Democrats Plan to Name Lobbyists, Operatives SuperdelegatesBy
The Democratic National Committee is meeting in Las Vegas
Chairman Tom Perez nominating slate of 75 new DNC members
The Democratic Party this week plans to name 75 people including lobbyists and political operatives to leadership posts that come with superdelegate votes at its next presidential convention, potentially aggravating old intraparty tensions as it struggles to confront President Donald Trump.
The new members-at-large of the Democratic National Committee will vote on party rules and in 2020 will be convention delegates free to vote for a primary candidate of their choice. They include lobbyists for Venezuela’s national petroleum company and for Rupert Murdoch’s News Corp., according to a list obtained by Bloomberg News. At least three of the people worked for either Hillary Clinton or Bernie Sanders in 2016 while also casting ballots as superdelegates.

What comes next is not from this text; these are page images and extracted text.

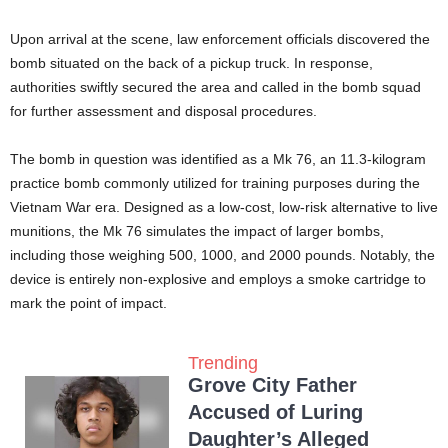
Upon arrival at the scene, law enforcement officials discovered the
bomb situated on the back of a pickup truck. In response,
authorities swiftly secured the area and called in the bomb squad
for further assessment and disposal procedures.
The bomb in question was identified as a Mk 76, an 11.3-kilogram
practice bomb commonly utilized for training purposes during the
Vietnam War era. Designed as a low-cost, low-risk alternative to live
munitions, the Mk 76 simulates the impact of larger bombs,
including those weighing 500, 1000, and 2000 pounds. Notably, the
device is entirely non-explosive and employs a smoke cartridge to
mark the point of impact.
Trending
Grove City Father
Accused of Luring
Daughter’s Alleged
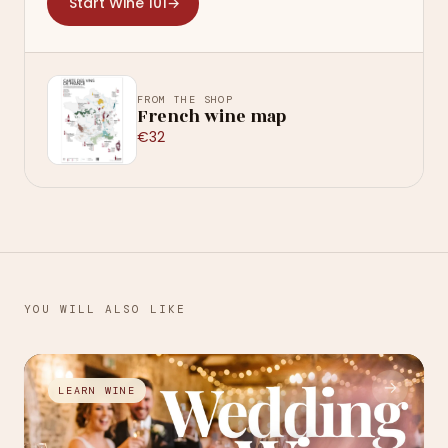
Start Wine 101
→
FROM THE SHOP
French wine map
€32
YOU WILL ALSO LIKE
→
LEARN WINE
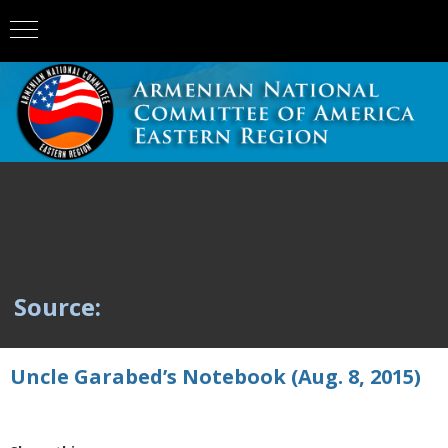
Source:
Uncle Garabed’s Notebook (Aug. 8, 2015)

The superdelegate system has been a focus of complaints from supporters of Sanders, the Vermont senator who challenged Clinton, and activists on the left, who have said the party’s nominating system is rigged in favor of corporate interests. While most superdelegates are elected to a public or party office, the at-large DNC members are chosen by party leaders.
The appointment of active corporate lobbyists as at-large members of the 447-member Democratic National Committee has aroused controversy in the past.
“I will register my customary objections" to the selection of at-large members, said Christine Pelosi, a California-based vice-chair of the DNC who in February authored a proposal to bar the appointment of corporate lobbyists as superdelegates. The national committee voted down her proposal.
Party spokesman Michael Tyler stressed the demographic reach of the at-large nominees, saying they “reflect the unprecedented diversity of our party’s coalition.” The party is doubling the representation of millennials and Native Americans on the DNC and increasing the number of Puerto Ricans, he said.
Iowa, New Hampshire
The influence of any one delegate is limited in a presidential nominating convention that in 2016 included more than 4,700 members. But the slate of 75 at-large members that DNC Chairman Tom Perez will ask the committee to approve Saturday is more than the combined 68 delegates at stake in the 2016 Iowa caucuses and New Hampshire primary.
More than 700 superdelegates cast ballots at the 2016 convention, most of them Democratic members of Congress, governors or national committee members.
Pelosi, whose mother is House Democratic Leader Nancy Pelosi, has opposed for two decades the inclusion of at-large members in the DNC because she believes that all of the national committee’s members should be elected to their seats and represent a specific state, region or constituency.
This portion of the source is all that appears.